Please give again, word for word, each line that falls between the line with "内藤正敏＊民俗の発見 (792, 935)" and the end of the data, inclusive.

* [Records supplied]
* * *

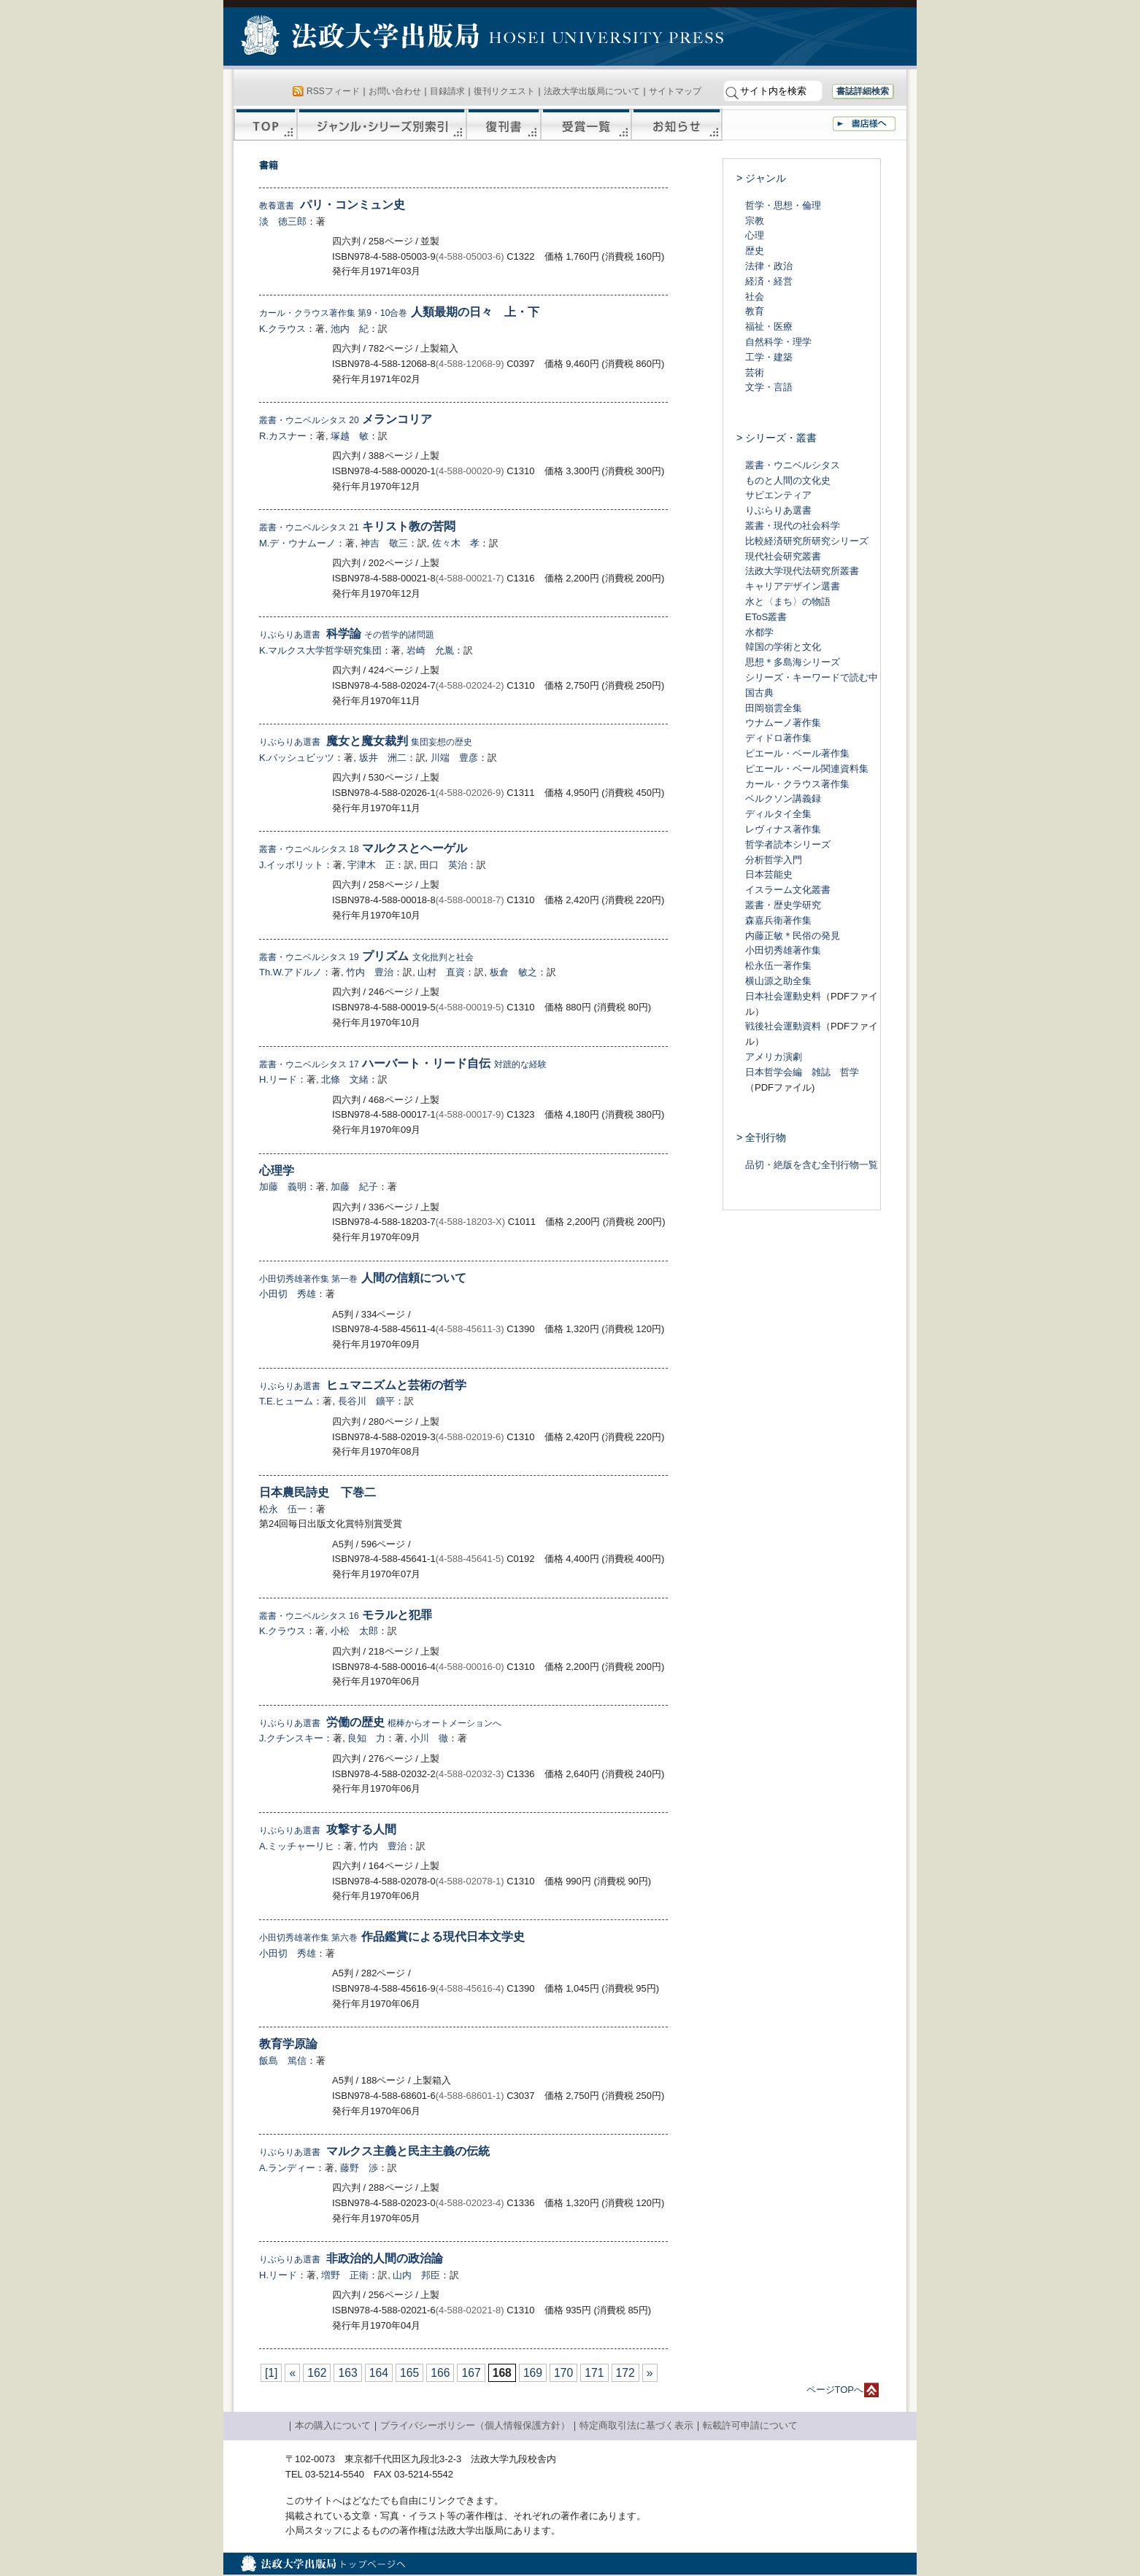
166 (440, 2373)
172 (625, 2373)
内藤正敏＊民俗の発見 (792, 935)
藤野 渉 (359, 2167)
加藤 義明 (283, 1186)
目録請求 (447, 91)
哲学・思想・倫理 (783, 205)
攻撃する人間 (327, 1829)
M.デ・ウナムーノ (297, 543)
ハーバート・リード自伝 (403, 1063)
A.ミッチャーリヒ (296, 1846)
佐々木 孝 (456, 543)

* * *

* [Task output]
内藤正敏＊民俗の発見 (792, 935)
藤野 渉 (359, 2167)
加藤 義明 (283, 1186)
目録請求 (447, 91)
哲学・思想・倫理 (783, 205)
攻撃する人間 (327, 1829)
M.デ・ウナムーノ (297, 543)
ハーバート・リード自伝 (403, 1063)
A.ミッチャーリヒ (296, 1846)
佐々木 孝 (456, 543)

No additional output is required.